Baptism as practiced in the New Testament was a sign of those who joined themselves to the New Covenant in Christ in rebellion to the state religion of Rome and often in a second rebellion against the state religion of Israel which had special exemption from spiritual acknowledgment of the pagan state religion. There were many other religions in the Roman empire. But the Roman emperor demanded lip service of everyone except Jews. Except for Jews, everyone had to publicly acknowledge the emporer's
genius, his supposed divine spirit. Other religions were not persecuted as long as they did not refuse this token obedience to the emporer and his farcical state religion.
As we all know, this obeisance to the emperor became a test of early Christians. To refuse to sacrifice to the emperor was a capital crime, inviting prison and torture and execution by the state. Christians were oppressed and perecuted by both observant Jews and by Rome in this early period.
Generally, we can simplify the fluctuating situation of Roman tolerance of Jewish monotheism in this way: Rome and Jerusalem were partners in maintaining the two state religions of the Roman Empire. Judaism, because of its nationalist aspirations in Palestine, often became rebellious and disruptive, a tendency that surfaced repeatedly and resulted ultimately in the destruction of Jerusalem and the Temple in Rome's version of a Final Solution to the "Jewish problem". However, Rome tolerated and allowed exemption to pagan worship of the emperor for Jews provided that the Jews did not try to rebel against Roman authority. The Jewish priests became the willing partners of Rome, knowing the terrible retribution Rome would exact upon a rebellious Israel. This is why by Roman and Jewish authority persecuted and crucified so many tens of thousands. Jesus ultimately fell into this net and was crucified. He was, in the eyes of the authorities of the time, a danger to both Rome and to Israel. So were his followers until the time of Constantine.
These early Christians were of two types.
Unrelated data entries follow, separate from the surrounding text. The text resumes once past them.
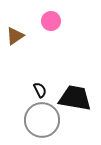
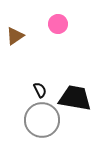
pink circle: moved 7 px right, 3 px down
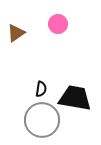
brown triangle: moved 1 px right, 3 px up
black semicircle: moved 1 px right, 1 px up; rotated 35 degrees clockwise
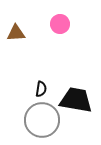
pink circle: moved 2 px right
brown triangle: rotated 30 degrees clockwise
black trapezoid: moved 1 px right, 2 px down
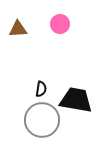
brown triangle: moved 2 px right, 4 px up
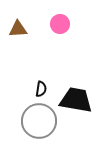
gray circle: moved 3 px left, 1 px down
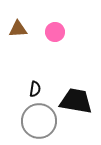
pink circle: moved 5 px left, 8 px down
black semicircle: moved 6 px left
black trapezoid: moved 1 px down
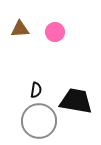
brown triangle: moved 2 px right
black semicircle: moved 1 px right, 1 px down
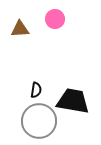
pink circle: moved 13 px up
black trapezoid: moved 3 px left
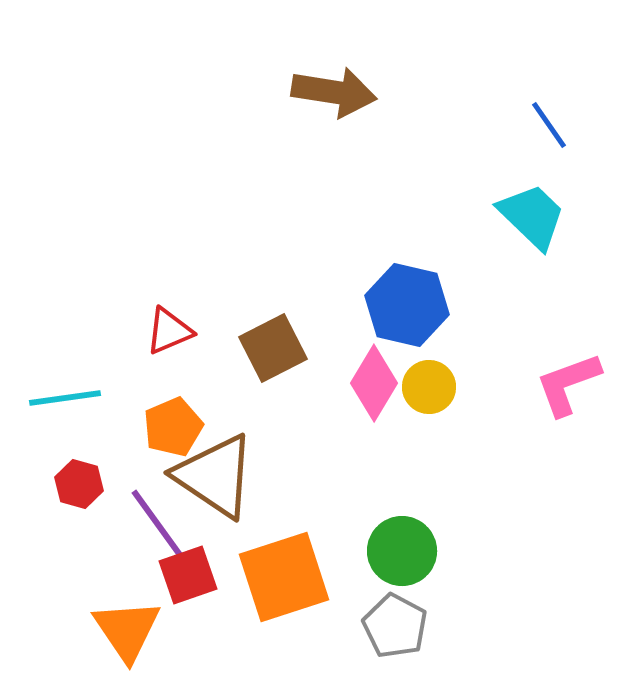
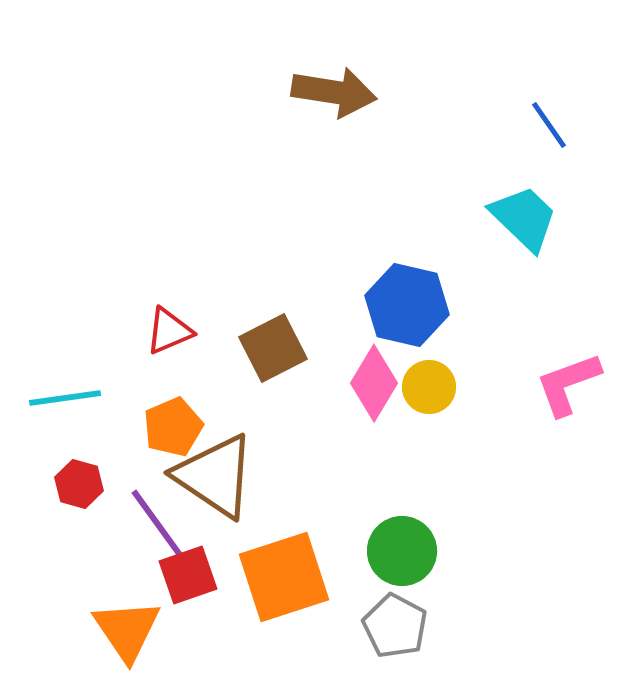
cyan trapezoid: moved 8 px left, 2 px down
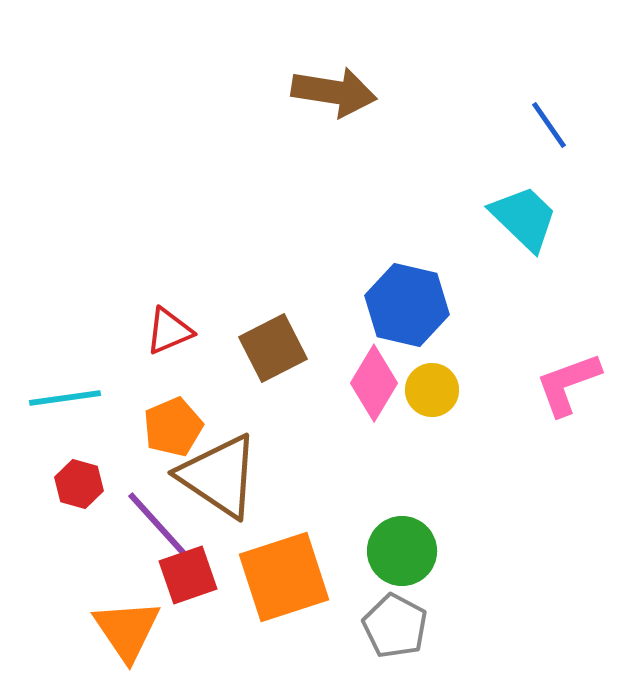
yellow circle: moved 3 px right, 3 px down
brown triangle: moved 4 px right
purple line: rotated 6 degrees counterclockwise
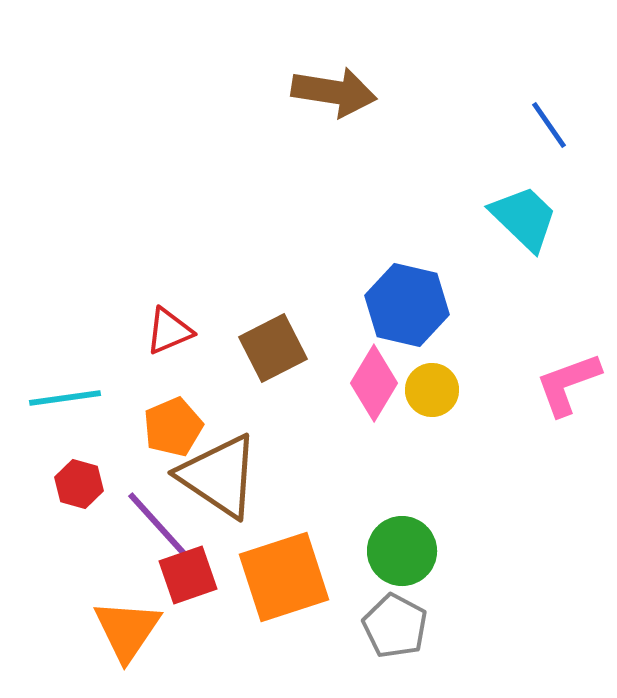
orange triangle: rotated 8 degrees clockwise
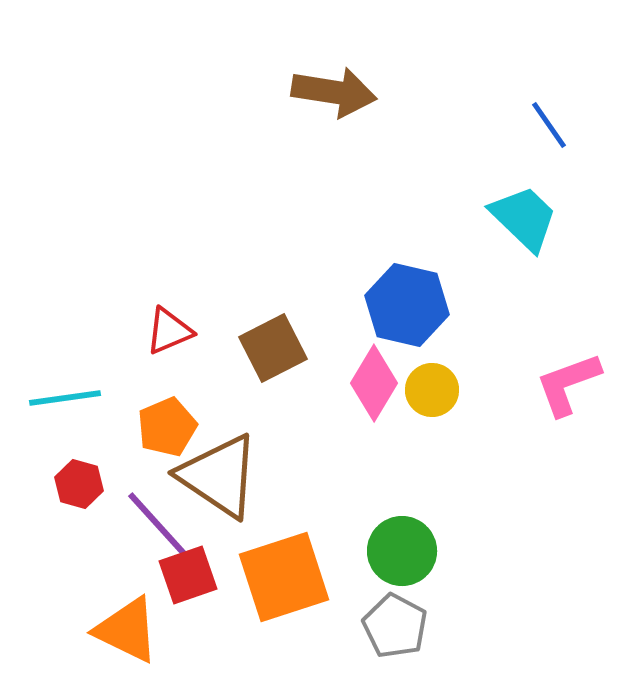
orange pentagon: moved 6 px left
orange triangle: rotated 38 degrees counterclockwise
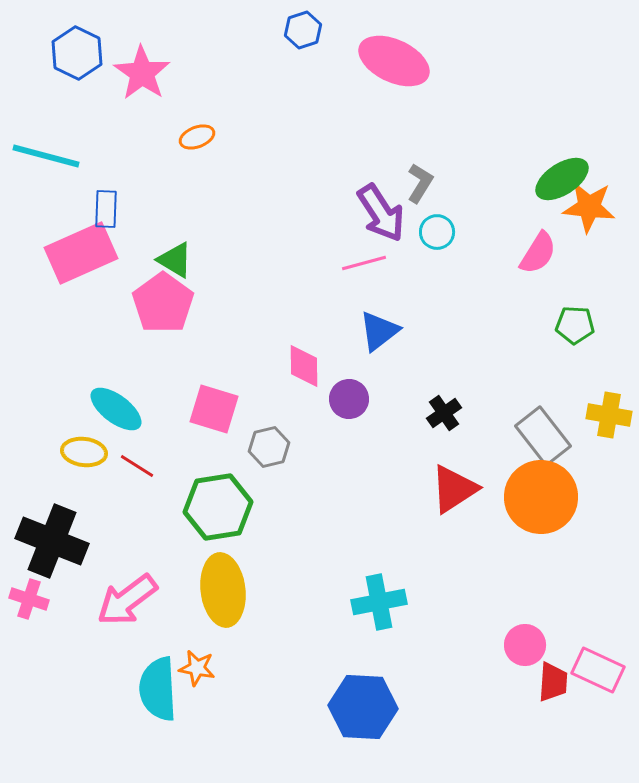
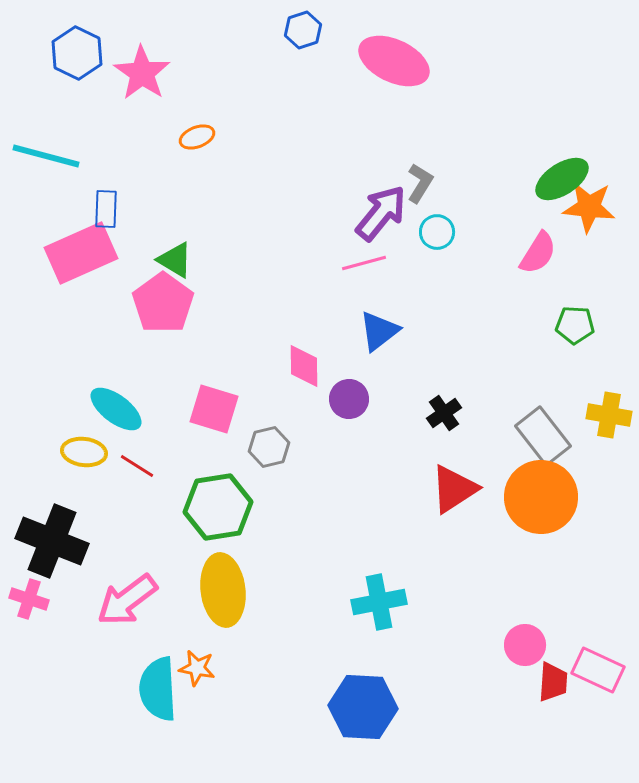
purple arrow at (381, 213): rotated 108 degrees counterclockwise
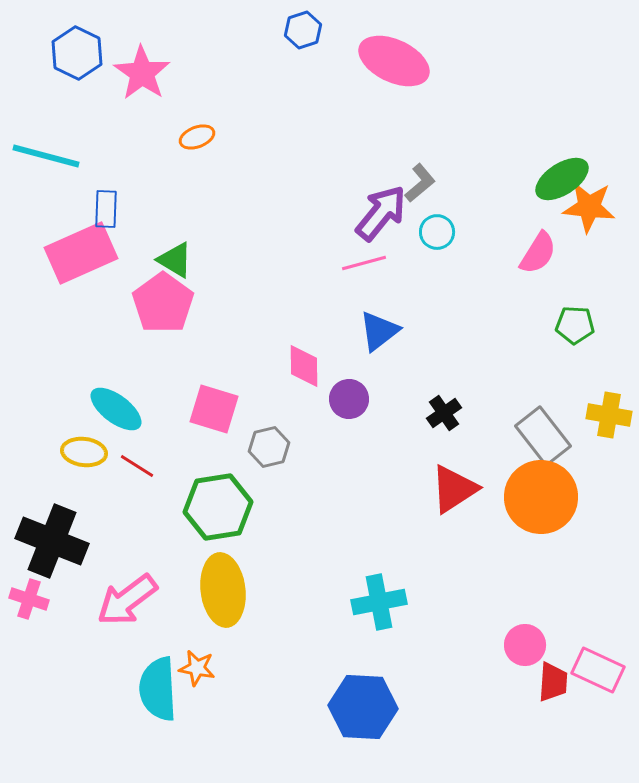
gray L-shape at (420, 183): rotated 18 degrees clockwise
The first were Christians of Jewish descent who refused to worship and obey the strictures of the Old Covenant. Therefore, they were not protected from persecution by the state as Jews, having repudiated the only alternative to the state's pagan accepted by Rome. These Jewish Christians were fair game to both pagans and to Jews for denunication and persecution to torture and to death. The second type of early Christian was the Gentile Christian which had no exemption to the state pagan religion. Since he could not be regarded as a Jew, being a follower of Christ, he was also persecuted and often martyred for refusing to worship the pagan emperor.
New Testament baptism was an invitation to a death sentence. It was the mark of the believer, often performed publicly and invited denunciatoin by Jews and by pagans. This is consistent in the New Testament and in the recorded history of the early Church.
The unscriptural expansion of baptism to include infants ignores this early history of what the public testimony of faith in Christ as signified by baptism actually meant and the often lethal consequences of a public profession of Christ by baptism. These were days when speaking a single sentence for the cause of Christ could bring a death sentence.
Can you tell me exactly how infants fit into this picture of the early church and the realities of Christian life and Christian evangelism? The truth is, they simply do not.